Apro la portiera e non appena metto un piede fuori dalla macchina, un gruppo di signore gira gli occhi su di me. Forza e coraggio.
Quando entro in libreria cala il silenzio e si sente solo I’ll stand by you dei Pretenders alla radio.
Cammino piano alla ricerca di Max con la nostra canzone come colonna sonora. Il sorriso mi aumenta ogni passo che faccio, ogni poco che mi avvicino alla sua voce che sta diventando sempre più chiara, sempre più forte. Mi fermo a pochi metri da lui. È davanti alla sezione dei classici e sta litigando con un ragazzino che non appena mi vede s’ammutolisce. Max invece continua imperterrito a sostenere la sua tesi, approfittando del silenzio del giovane. Solo quando questo gli fa cenno di girarsi, si zittisce.
«Mì, ma che ci fai qui…» la voce gli esce debole, spezzata.
«Eh, sono qui per comprare Il cucchiaio d’argento. Mi voglio dare alla cucina, ampliare i miei orizzonti» commento sarcasticamente, cercando di apparire più sciolta possibile. In realtà me la sto facendo sotto dalla strizza.
Max cerca di reprimere un mezzo sorriso che avrebbe dovuto essere la risposta alla mia battuta per niente simpatica.
«Io e Gabriele ci siamo lasciati. Non potevamo scegliere momento peggiore, ma comunque l’importante è averlo fatto» i suoi occhi sembrano farsi improvvisamente più grandi.
«Max in questi giorni non ho fatto altro che pensare a quello che mi hai scritto, a quello che abbiamo passato insieme, sia quel pomeriggio, sia quando eravamo poco più che adolescenti. E io voglio continuare a sentire a provare quelle emozioni per il resto della mia vita. Voglio spendere ogni secondo della mia vita al tuo fianco, voglio ridere con te, voglio piangere, voglio amarti, voglio odiarti, voglio baciarti, voglio criticarti. Voglio sbuffare quando inizi una filippica sull’ennesimo classico della letteratura che non ho letto, voglio rimproverarti perché non mi stai mai a sentire quando parlo di arte contemporanea. Voglio addormentarmi abbracciata a te sul divano, voglio girare il mondo con te. Max sei l’unica persona che voglio, che ho sempre voluto e spero che tu possa perdonarmi se sono passati così tanti anni prima che lo capissi. Che capissi quanto sei vitale per me e che per quanto possa sforzarmi non posso starti lontana. Ma soprattutto non voglio starti lontana».

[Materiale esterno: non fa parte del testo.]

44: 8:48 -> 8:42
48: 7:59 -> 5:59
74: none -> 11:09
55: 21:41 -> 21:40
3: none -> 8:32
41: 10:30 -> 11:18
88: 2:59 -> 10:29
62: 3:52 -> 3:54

Attorno a noi c’è un silenzio quasi inquietante; sono tutti in attesa di una risposta di Max. Ma lui sembra troppo intento a trattenere le lacrime.
«Mì… che dire» si passa una mano sugli occhi per poi guardarmi diritto in viso. «In effetti sei sempre stata un po’ lenta a capire». Mi scappa una risata ed è allora che lui si avvicina per baciarmi. E tutto attorno a noi si sente applaudire e fischiare a mo’ di approvazione.
«Ma quindi vuoi anche te tutte quelle cose?» domando, staccandomi. Diventa improvvisamente serio, ma non riesce a trattenere quella faccia a lungo: che pessimo attore. «Sì, le voglio» conferma con un sorriso.